On the Yahoo side of things, Yahoo is in a very interesting position. Obviously it’s important for Yahoo applications to be familiar to any Android user, but at the same time Yahoo applications also need to be familiar to long time Yahoo users. Sometimes…these two things conflict with one another, so we’re constantly iterating, refining...that way we can recognizable and familiar as Android applications, but also to be the Yahoo that Yahoo users are used to playing with it.

Greenbot: Are you still sporting an Android phone these days?

JBQ: Oh, I'm using a lot of Android devices everyday. My primary small phone— the one that is literally always in my pocket is a Moto G. It is small, it is cheap, it is always SIM unlocked—and that’s a critical feature—and it’s got a really great battery life. So I can actually forget to charge it one night and still be able to use it the next day. It’s the one I really rely on any time.

Greenbot: You’re not bothered by the fact that it doesn’t have 4G?

JBQ: No, that doesn’t bother me, but we’ll discuss the reasons why:

I also carry a second phone, the Google Play Edition of the Sony Z Ultra. It’s very big…usually I need to carry it in my jacket. This one also has a very good battery life. It has 4G—that’s the one I use for bigger applications. When I’m traveling, it’s the biggest device I carry with me. I don’t carry any tablets or laptops with me—that is the way to go. It is also SIM unlocked.

I actually have two Android tablets. I have the Dell Venue 7. I like it because it’s a sturdy piece of hardware and it’s very reasonably priced, I like that it has 32GB of storage, and it does have KitKat—it’s a very good, very sturdy tablet for me.

For content consumption, I actually have a Kindle Fire, the high-end 8.9-inch HDX. This one is really good at playing in the Amazon ecosystem—obviously, it’s an Amazon device...It’s a really fun device, the screen is really amazing.

Greenbot: Do you prefer it over the second-generation Nexus 7? 

JBQ: I don’t have personally a second-generation Nexus 7, but I think it’s a better screen. It’s got the same display quality, in terms of pixel quality…but it’s extremely comfortable when reading books.

Finally, last but not least, I just bought an HP Slatebook, which is an Android-based laptop. It’s a very, very interesting experience. It really shows me that Android as an OS is able to scale all the way up to that form-factor.

Using a laptop with touch-screen is in some ways life changing and because I’m such a long time Android user, I actually feel very familiar using the Google products on Android. They have the same UI from my Moto G to my laptop.

Greenbot: Do you own any smartwatches?

JBQ: I have one. I don’t always wear it every day.
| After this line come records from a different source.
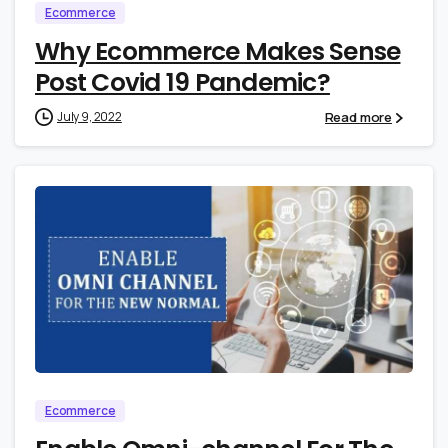
Ecommerce
Why Ecommerce Makes Sense
Post Covid 19 Pandemic?
Read more
July 9, 2022
0
1
Ecommerce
The biggest challenge for me is that because I’m carrying two phones, I can’t really decide which phone to pair it with. If I carry it with the small phone, I don’t have all the applications there. If I carry it with the big phone, I don’t always have that in my pocket…so it becomes less useful.
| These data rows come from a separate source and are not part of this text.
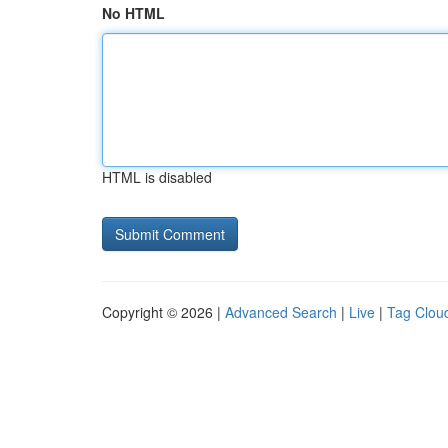
No HTML
HTML is disabled
Copyright © 2026 |
Advanced Search
|
Live
|
Tag Clou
Greenbot: I haven’t used one myself yet, the smartwatches are still a little too big for my wrists.

JBQ: There is a lot of work to do to actually make them look pretty, as opposed to making them look like big slabs on your wrist. I’m sure we’ll get there.

Greenbot: Okay, last question: what is the one app you absolutely cannot live without?

JBQ: I’m going to say Google+. I would have a hard time living without the app. I like Google+ a lot as a service—I think it leads to some very interesting conversations—but comparing the Google+ implementation in the Android app and Google+ implementation in the browser...this to me is the poster child of why Android can have an edge in terms of platforms, in terms of smoothness, in terms of user experience. I like it much better; I like that notifications work even when my devices are off, I like that Google+ can keep track of how much the stream loads over time…I really like it.